I mean that the API is similar. For example, apr_file_open() kind of
works almost like fopen(). Not exactly but in my head I have this
connection. Okay their signatures are very different and even naming,
but I think there is some pattern of doing the same thing but in a
slightly more modern way with a bit more control.
without extra unneeded junk and then all high level code
essentially has GetLastError in the scope. I think if one
wants to explicitly use win32 API, they should include those
headers themselves.
It's a good question.

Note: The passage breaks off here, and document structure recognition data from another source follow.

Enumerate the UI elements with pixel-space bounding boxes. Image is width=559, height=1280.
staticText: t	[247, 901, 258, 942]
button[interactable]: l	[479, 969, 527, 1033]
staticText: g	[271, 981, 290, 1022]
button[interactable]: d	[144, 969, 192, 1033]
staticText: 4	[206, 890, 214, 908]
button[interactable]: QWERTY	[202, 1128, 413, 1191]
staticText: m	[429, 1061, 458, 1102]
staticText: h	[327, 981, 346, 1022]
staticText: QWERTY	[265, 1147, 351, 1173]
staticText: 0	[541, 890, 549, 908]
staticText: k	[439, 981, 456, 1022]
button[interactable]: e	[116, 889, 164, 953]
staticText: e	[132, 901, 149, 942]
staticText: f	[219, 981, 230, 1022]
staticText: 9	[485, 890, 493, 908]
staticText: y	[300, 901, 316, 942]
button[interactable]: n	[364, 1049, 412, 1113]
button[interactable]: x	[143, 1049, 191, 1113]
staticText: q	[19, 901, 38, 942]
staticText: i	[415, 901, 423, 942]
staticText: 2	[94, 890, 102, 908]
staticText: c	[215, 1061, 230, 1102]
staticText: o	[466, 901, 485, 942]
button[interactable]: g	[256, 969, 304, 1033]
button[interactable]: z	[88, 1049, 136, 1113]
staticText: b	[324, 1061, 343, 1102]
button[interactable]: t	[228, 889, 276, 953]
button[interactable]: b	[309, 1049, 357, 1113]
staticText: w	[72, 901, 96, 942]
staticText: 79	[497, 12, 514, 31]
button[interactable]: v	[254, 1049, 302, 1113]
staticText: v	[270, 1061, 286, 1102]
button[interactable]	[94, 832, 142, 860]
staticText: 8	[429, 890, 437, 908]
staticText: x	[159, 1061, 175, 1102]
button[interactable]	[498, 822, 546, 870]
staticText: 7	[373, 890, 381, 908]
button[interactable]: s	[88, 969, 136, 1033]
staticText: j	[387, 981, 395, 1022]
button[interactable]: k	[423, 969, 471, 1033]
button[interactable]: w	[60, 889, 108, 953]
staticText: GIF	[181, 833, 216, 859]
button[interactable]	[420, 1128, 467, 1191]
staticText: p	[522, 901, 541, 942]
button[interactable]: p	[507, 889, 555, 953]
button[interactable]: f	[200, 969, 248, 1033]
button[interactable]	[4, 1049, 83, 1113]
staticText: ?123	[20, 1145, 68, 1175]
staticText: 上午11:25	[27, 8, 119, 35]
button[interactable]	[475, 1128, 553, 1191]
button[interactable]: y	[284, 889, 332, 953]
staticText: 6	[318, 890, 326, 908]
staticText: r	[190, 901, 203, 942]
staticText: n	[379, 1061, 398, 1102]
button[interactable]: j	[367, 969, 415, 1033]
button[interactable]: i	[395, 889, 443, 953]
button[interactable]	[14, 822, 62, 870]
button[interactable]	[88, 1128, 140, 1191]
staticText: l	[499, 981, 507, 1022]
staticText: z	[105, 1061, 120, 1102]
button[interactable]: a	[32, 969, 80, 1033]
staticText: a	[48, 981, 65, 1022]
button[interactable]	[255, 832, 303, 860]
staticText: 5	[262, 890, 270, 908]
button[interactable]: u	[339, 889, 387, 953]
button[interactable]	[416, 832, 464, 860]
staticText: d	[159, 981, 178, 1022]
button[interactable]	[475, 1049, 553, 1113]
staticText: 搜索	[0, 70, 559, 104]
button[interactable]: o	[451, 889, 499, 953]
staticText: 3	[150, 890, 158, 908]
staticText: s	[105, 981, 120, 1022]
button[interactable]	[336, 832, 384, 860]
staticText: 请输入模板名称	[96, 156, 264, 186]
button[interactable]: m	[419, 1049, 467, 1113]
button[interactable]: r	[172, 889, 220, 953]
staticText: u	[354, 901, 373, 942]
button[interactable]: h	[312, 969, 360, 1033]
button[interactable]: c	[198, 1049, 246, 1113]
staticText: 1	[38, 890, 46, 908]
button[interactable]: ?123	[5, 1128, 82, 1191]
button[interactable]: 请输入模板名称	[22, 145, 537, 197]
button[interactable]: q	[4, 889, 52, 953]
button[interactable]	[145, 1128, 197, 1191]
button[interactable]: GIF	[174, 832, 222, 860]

I agree that apr.h should not depend on
system headers like Windows.h. But one reason that Windows error
codes are used in apr_errno.h.
apr.h is a generated, /system-specific/ header. Of course it can
and should depend on system headers if it needs them. It also
includes sys/types.h and sys/socket.h and sys/wait.h and os2.h and
so on, depending on the target. That makes perfect sense.
The question I have is whether we really want it or not.
In reality it's always included in every source file. Take svn_wc.h
for example:
[[[
#include <apr.h>
#include <apr_pools.h>
#include <apr_tables.h>
#include <apr_hash.h>
#include <apr_time.h>
#include <apr_file_io.h>
#include "svn_types.h"
#include "svn_string.h"
#include "svn_checksum.h"
#include "svn_io.h"
#include "svn_delta.h" /* for svn_stream_t */
#include "svn_opt.h"
#include "svn_ra.h" /* for svn_ra_reporter_t type */
]]]
You'll have to be more specific: what exactly is wrong with that? apr.h
uses symbols defined in windows.h, what else is it supposed to do? I
really don't understand your objections.